### Prompt
Could you repeat word for word only the lines from the one containing "Como parte de" to the last line of the data below?

*** Begin section ***

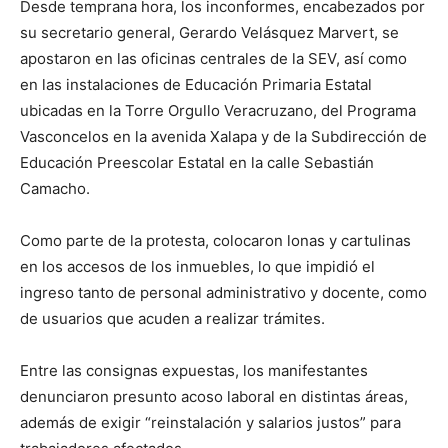
Desde temprana hora, los inconformes, encabezados por
su secretario general, Gerardo Velásquez Marvert, se
apostaron en las oficinas centrales de la SEV, así como
en las instalaciones de Educación Primaria Estatal
ubicadas en la Torre Orgullo Veracruzano, del Programa
Vasconcelos en la avenida Xalapa y de la Subdirección de
Educación Preescolar Estatal en la calle Sebastián
Camacho.
Como parte de la protesta, colocaron lonas y cartulinas
en los accesos de los inmuebles, lo que impidió el
ingreso tanto de personal administrativo y docente, como
de usuarios que acuden a realizar trámites.
Entre las consignas expuestas, los manifestantes
denunciaron presunto acoso laboral en distintas áreas,
además de exigir “reinstalación y salarios justos” para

*** End section ***

### Exercise result
Como parte de la protesta, colocaron lonas y cartulinas
en los accesos de los inmuebles, lo que impidió el
ingreso tanto de personal administrativo y docente, como
de usuarios que acuden a realizar trámites.
Entre las consignas expuestas, los manifestantes
denunciaron presunto acoso laboral en distintas áreas,
además de exigir “reinstalación y salarios justos” para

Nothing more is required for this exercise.